December 22 is the feast of Saint Iotharnaisc of Clane, County Kildare, whom we met last year in a post on Saint Ultan Tua. It seems that Saint Iotharnaisc also had a Scottish link, where he appears under the Latinization of his name, Saint Ethernascus or as Saint Athernaise the Hermit or the Mute of Fife. It is interesting that he retains his reputation for maintaining the discipline of silence in both countries. Dom Michael Barrett has an entry for Saint Ethernascus in his calendar of the Scottish saints:
22 St. Ethernascus, Confessor. 
FROM his retired life and spirit of recollection this Irish saint was known as "Ethernascus, who spoke not," or "The Silent." He was one of the chief patrons of Clane, in the county of Kildare. It is difficult to determine what was his precise connection with Scotland, but his office occurs with a proper prayer in the Breviary of Aberdeen. The church of Lathrisk, in Fifeshire, was dedicated to St. Ethernascus conjointly with St. John the Evangelist.

Dom Michael Barrett, O.S.B., A Calendar of Scottish Saints (Fort Augustus, 1919), 180.

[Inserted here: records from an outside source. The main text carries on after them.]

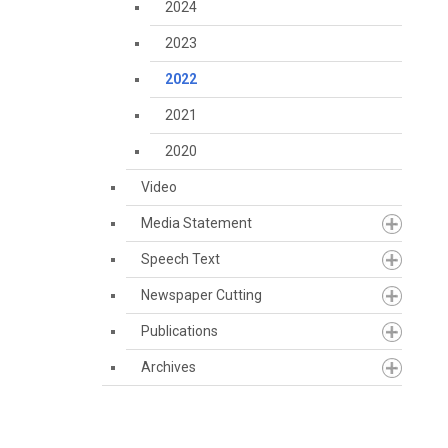
2024
2023
2022
2021
2020
Video
Media Statement
Speech Text
Newspaper Cutting
Publications
Archives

Bishop Forbes supplies the collect for the day from the Breviary of Aberdeen:
ETHERNASCUS, C. December 22.— 
The Breviary gives only a collect. "O God, who didst will that the soul of blessed Ethernascus, thy confessor, should penetrate to the stars of heaven, vouchsafe that, as we celebrate his venerable birthday, we may, by his intercessions, be deemed of thy mercy, in respect of his merits, meet to ascend to the joys of his blessed life, through our Lord." There is an antiphon to the Magnificat, but no lections to the feast. 
In the Irish Kalendars, under this day, we find, in the Felire of Aengus— 
Itharnaisc nad labrae.
[Itharnaisc who spoke not.] 
In the Martyrology of Donegal, "Ultan Tua and Iotharnaisc, two saints who are (buried or principally venerated) at Claonadh, i.e. a church which is in Ui Faelain in Leinster." This is Clane, in the county of Kildare. 
He is of Lathrisk in Fife, where we find a church dedicated to St. John the Evangelist and S. Ethernasc by David de Burnham on the v. of the Kalends of August 1243.—(Regist. Priorat. S. And. 348; 0. S. A vi p. 15.) The name Lanthrisk, or Lathrisk, contains evidently the Welsh Llan, which we find in Scotland elsewhere, as at Lumphanan, and Panmure and Panbride— the p and l being interchangeable, as we find in the Spanish where plenus becomes lleno. It is quite in accordance with probability that a Kildare saint should be found in the Church of Kenneth Macalpin. Thus we have a Cellach, at once abbot of Iona and Kildare, who died in 865.—(Grub, Eccl. Hist. i. 168.)

Alexander Penrose Forbes, D.C.L. Bishop of Brechin, Kalendars of Scottish Saints, (1872), 334.